Known as a helium hydride ion (HeH+), this conglomeration of basic bits is just a helium atom and a hydrogen’s nucleus (aka a proton) stuck together. As the first compound created in the universe, you’d expect there to be traces of it throughout the universe — but astronomers couldn’t find it. (Scientists managed to produce some in the lab in 1925, so at least they knew it wasn’t an impossible substance.)
However, just as researchers wondered if they might’ve gotten things wrong about the early universe (or basic chemistry), fortune smiled on them: A paper today in Nature describes the first unequivocal discovery of the HeH+ molecule in space. It took precise instruments and a flying observatory to do it, but now chemists and cosmologists alike can breathe easy — and push their research in new directions.
SOFIA So Fine
Ever since the 1970s, astronomers had been looking for HeH+ molecules in the hazy collections of gas and dust known as nebulas. Some in particular, called planetary nebulas, could mimic conditions in the early universe, so they became the biggest targets. But for decades, astronomers found nothing. (Well, nothing definite, at least; some helium hydride findings came in, but they all remained unconfirmed.)
Part of the problem was that the kind of light the molecule gives off is easily absorbed by Earth’s atmosphere. The very air around most observatories was blocking out the molecule’s signature. So to get a good look, scientists had to literally rise above all that.
Most observatories are built high up on mountains for lots of reasons, but even that wasn’t good enough for this search. Instead, astronomers turned to the Stratospheric Observatory for Infrared Astronomy, or just SOFIA, which is literally an observatory aboard a plane. They took their telescope above all that blocking air, and finally saw clear and unambiguous emissions of the HeH+ ion, coming from a planetary nebula named NGC 7027, 2,900 light-years from Earth.
The finding opens a window into the behavior of planetary nebulas, and into this specific molecule (which formed differently in the distant past than in NGC 7027). Plus, it gives researchers better numbers to help them form more accurate theories and models.

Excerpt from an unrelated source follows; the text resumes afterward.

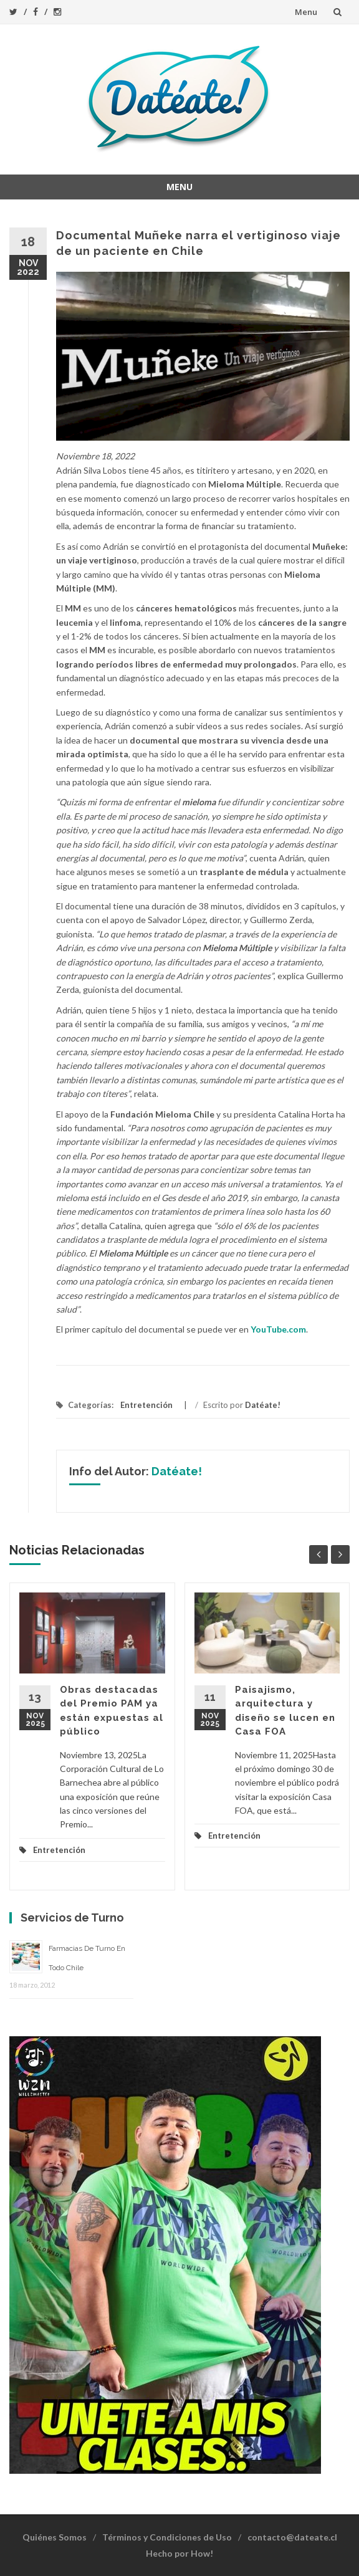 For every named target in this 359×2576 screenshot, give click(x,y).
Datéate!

But mostly, this is a symbolic victory, confirming some of the most basic things we think we know about the early universe, some 14 billion years ago.
As the study’s authors put it: “The chemistry of the Universe began with this ion. The lack of definitive evidence for its very existence in interstellar space has been a dilemma for astronomy. The unambiguous detection reported here brings a decades-long search to a happy ending at last.”